John McConnell is president and owner of McConnell Golf. He co-founded Medic Computer Systems (acquired by Misys in 1997 for $923 million, now part of Allscripts) and was chairman and CEO of A4 Health Systems (acquired by Allscripts in 2006 for $272 million).
You left Allscripts and the HIT world four years ago. What have you been doing since then?
I started McConnell Golf in 2003 when I purchased Raleigh Country Club while also being CEO of A4 Health Systems. After that company’s sale to Allscripts in 2006, I wanted to pursue a new industry challenge and have focused on growing McConnell Golf. Today we own eight clubs and employ over 500 people. McConnell Golf hosts the Wyndham Championship, which is a PGA event at one of our clubs in August, as well as a Nationwide Tour event in June.
Do you think today’s business and HIT environment could support startup companies similar to the ones you built with Medic and A4?
There will always be room for new companies and new products. At Medic, we developed most of our products when I was with that company. At A4, we were much smaller than Medic and other competitors, so we acquired other businesses with established technology in order to get to market faster at lower costs.
I see the same opportunities today for smaller businesses to be acquired by larger HIT entities due to time and the research and development investment required to create and execute on new ideas. On numerous occasions, I am asked to review new products that small startups are developing, and many are very good ideas that can fulfill a niche in HIT. Certainly I think developing large-scale, enterprise-wide solutions would not be the best place for small companies to invest and compete today.
If you were starting an HIT company today, what area would you choose?
Analytics. Information from the various HIT systems tied together to help reduce costs, eliminate service redundancy, identify fraud, and improve patient care will be huge.
Is healthcare software becoming as commoditized as hardware?
Most mature systems are very comparable today, and I see a continued lower-margin business for most of the vendors in their software sales. Service revenue is the future for most HIT companies, which is similar to how IBM moved from hardware into consulting as margins in their historic business eroded.
The same business rules apply today as in the past. Those companies that can gain customers with efficient marketing and implement their solutions in a timely and cost-effective manner will gain market share. Pricing will continue to drive a lot of buying decisions. Web-based solutions are quicker to build, implement, and maintain, so lower pricing should be the norm for the customers.
What are the good and bad aspects of Meaningful Use?
I think Meaningful Use will help control the ongoing rise in healthcare costs going forward if it is given time to succeed. Having greater automation and less paper will be good for everyone. Technology helps reduce costs and errors in delivering healthcare services, so those are positive benefits.
Bad aspects may be that caregivers spend more time documenting and looking at computer screens than with the patients. I also see the trend for the older physicians to retire sooner than later as their reimbursements are reduced further by not implementing technology.
Who in the industry do you really admire?
My top three in no order of preference are Neal Patterson from Cerner, as he had a long-term vision for HIT and never let the Wall Street crowd interfere with it. I admire Judy Faulkner at Epic because of her emphasis on software, company culture, and maintaining the private company status. Patrick Hampson at MED3OOO has reinvented that business at least three times from its founding in 1995 to adapt to industry dynamics, so that takes sincere leadership skills.
What ugly lessons did you learn running publicly traded companies?
The biggest issue that I found for myself personally was that I started managing the business to meet Wall Street expectations instead of our customer ones. Each quarter end became challenging for our business and employees because of the pressure and pride we felt not wanting to lose any money for investors that bought our stock. Quite honestly, that caused us to make some poor business decisions in granting discounts or other incentives to our prospective customers at quarter end that we most likely would not have offered as a private business.

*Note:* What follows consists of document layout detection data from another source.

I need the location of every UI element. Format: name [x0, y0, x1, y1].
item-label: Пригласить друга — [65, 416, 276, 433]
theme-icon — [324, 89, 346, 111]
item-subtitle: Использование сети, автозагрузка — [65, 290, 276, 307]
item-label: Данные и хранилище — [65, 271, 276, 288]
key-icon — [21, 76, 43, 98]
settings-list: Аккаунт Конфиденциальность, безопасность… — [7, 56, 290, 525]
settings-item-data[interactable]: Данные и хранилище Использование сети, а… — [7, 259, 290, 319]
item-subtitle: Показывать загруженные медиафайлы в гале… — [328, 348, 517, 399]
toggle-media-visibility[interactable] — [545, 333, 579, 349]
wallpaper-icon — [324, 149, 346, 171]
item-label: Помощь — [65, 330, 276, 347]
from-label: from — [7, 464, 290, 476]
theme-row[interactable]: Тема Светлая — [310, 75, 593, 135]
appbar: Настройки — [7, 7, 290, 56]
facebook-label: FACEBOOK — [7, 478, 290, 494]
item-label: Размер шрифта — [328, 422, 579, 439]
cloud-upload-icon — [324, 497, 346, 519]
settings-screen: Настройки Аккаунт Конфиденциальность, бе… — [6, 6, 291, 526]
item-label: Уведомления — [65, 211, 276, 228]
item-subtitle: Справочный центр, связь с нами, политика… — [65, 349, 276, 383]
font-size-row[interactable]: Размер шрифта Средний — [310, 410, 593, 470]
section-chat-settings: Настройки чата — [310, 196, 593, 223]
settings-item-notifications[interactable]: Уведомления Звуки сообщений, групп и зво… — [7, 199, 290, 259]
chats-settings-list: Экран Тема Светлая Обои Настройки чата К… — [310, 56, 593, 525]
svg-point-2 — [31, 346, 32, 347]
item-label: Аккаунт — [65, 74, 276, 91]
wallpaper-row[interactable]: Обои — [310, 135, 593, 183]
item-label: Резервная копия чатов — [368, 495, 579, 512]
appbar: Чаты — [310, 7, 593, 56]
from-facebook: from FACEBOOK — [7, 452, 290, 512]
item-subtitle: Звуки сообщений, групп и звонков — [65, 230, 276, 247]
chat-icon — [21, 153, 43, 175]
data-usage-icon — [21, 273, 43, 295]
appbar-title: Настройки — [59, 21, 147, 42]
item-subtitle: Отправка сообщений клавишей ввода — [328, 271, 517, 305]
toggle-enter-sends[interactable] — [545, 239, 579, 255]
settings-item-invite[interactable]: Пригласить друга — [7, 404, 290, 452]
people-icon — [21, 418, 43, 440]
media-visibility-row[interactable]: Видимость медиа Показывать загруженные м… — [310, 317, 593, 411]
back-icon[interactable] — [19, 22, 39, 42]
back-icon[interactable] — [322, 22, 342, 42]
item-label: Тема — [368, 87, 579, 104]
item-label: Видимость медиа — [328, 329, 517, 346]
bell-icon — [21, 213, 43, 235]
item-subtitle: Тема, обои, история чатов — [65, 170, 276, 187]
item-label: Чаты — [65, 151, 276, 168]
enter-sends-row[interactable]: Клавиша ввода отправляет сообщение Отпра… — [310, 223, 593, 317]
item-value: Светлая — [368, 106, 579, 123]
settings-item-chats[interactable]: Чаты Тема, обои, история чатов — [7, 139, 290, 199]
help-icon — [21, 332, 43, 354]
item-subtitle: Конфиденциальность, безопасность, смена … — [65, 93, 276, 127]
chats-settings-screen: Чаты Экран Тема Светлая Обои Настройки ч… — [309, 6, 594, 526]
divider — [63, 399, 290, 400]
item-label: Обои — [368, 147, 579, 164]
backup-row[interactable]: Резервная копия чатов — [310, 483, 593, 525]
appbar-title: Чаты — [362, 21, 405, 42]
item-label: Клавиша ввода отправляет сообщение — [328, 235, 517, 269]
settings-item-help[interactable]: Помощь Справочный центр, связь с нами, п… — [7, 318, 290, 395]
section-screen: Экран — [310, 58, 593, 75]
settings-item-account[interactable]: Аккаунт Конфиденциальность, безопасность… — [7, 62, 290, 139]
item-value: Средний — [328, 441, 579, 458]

Today I sit on one public board, and the government regulations now in place for public companies are very challenging and expensive to manage. Personally, I also see more investors looking for short-term results in stocks that they buy instead of valuing the company’s long-term potential. However, even with the negative issues that I have outlined, public markets provide valuable capital to businesses to grow to new levels that benefit many.
Allscripts is in the midst of a rough patch with its recent board turnover, missed earnings, and drop in stock price. Do you think this is just a bump in the road or do you predict more turmoil in coming months?
I have been off the Allscripts board since 2008, so my familiarity with the business is not very current. Their management team has certainly built an impressive business in both revenues and customers, so they enjoy a very strong position in the industry.
Integrating large acquisitions and different product lines in a short period of time will be challenging for any company. That is most likely the major reason why Allscripts recently hit a bump in the road in their business financial results and significant loss of shareholder value. With any board, you often have diverse opinions on the business strategy to pursue, so that can create major conflicts among its members.